*WORK REQUEST*: What lines of the data below hold the string "Secretary"? Copy each one out.

[Opening INPUT section]

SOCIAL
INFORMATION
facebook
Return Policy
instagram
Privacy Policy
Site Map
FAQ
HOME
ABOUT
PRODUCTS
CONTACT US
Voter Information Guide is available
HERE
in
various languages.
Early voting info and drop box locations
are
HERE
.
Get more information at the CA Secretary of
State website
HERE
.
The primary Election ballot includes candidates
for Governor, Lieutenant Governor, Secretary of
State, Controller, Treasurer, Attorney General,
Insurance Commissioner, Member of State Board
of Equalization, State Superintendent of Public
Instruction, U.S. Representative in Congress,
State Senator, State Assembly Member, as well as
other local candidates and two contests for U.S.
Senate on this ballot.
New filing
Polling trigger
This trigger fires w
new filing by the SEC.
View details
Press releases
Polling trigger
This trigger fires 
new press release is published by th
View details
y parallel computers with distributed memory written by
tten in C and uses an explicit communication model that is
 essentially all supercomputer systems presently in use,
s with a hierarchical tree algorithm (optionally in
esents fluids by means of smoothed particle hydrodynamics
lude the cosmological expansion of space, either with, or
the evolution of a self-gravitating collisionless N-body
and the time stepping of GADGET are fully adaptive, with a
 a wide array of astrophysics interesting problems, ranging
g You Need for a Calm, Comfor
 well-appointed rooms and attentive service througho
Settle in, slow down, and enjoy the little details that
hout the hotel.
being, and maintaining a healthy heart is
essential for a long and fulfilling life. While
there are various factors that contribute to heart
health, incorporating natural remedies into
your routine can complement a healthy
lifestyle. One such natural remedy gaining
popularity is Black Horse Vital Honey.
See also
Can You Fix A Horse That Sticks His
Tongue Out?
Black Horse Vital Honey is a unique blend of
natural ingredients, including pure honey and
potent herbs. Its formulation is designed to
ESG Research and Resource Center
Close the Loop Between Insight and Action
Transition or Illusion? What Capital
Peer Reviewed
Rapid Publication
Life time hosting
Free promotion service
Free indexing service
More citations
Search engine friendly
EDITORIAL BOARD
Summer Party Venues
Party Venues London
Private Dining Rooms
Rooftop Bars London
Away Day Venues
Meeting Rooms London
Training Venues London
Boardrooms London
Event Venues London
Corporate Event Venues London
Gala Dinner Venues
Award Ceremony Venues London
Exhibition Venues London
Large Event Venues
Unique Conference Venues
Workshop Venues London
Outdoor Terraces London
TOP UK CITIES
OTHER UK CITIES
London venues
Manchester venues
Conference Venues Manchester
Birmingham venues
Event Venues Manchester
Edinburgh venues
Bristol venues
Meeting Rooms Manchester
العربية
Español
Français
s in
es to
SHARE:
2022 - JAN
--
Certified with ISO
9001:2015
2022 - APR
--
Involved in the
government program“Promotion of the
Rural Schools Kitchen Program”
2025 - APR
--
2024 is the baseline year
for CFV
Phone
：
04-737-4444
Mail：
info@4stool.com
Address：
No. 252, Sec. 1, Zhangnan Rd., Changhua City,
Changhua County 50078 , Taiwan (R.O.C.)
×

[Closing INPUT section]

*YOUR RESPONSE*:
Get more information at the CA Secretary of
for Governor, Lieutenant Governor, Secretary of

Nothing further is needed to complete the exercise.